GOAL OF THE EXERCISE: Pictures are to be omitted, and every entry below is to be restated exactly.

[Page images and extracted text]
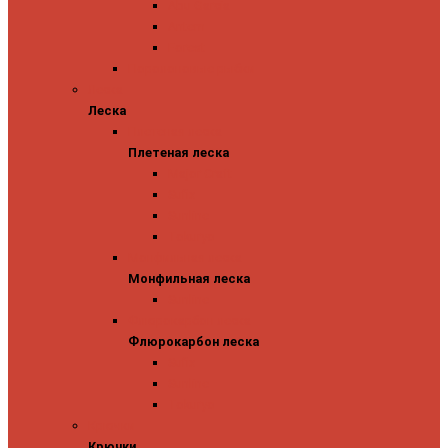
Abu Garcia
Antem
Forest
Поролоновые рыбки
Леска
Леска
Плетеная леска
Плетеная леска
Major Craft
Sufix
Sunline
Tokuryo
Монфильная леска
Монфильная леска
Sunline
Флюрокарбон леска
Флюрокарбон леска
Sufix
Sunline
Tokuryo
Крючки
Крючки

OUTPUT FOR THIS TASK:
Abu Garcia
Antem
Forest
Поролоновые рыбки
Леска
Леска
Плетеная леска
Плетеная леска
Major Craft
Sufix
Sunline
Tokuryo
Монфильная леска
Монфильная леска
Sunline
Флюрокарбон леска
Флюрокарбон леска
Sufix
Sunline
Tokuryo
Крючки
Крючки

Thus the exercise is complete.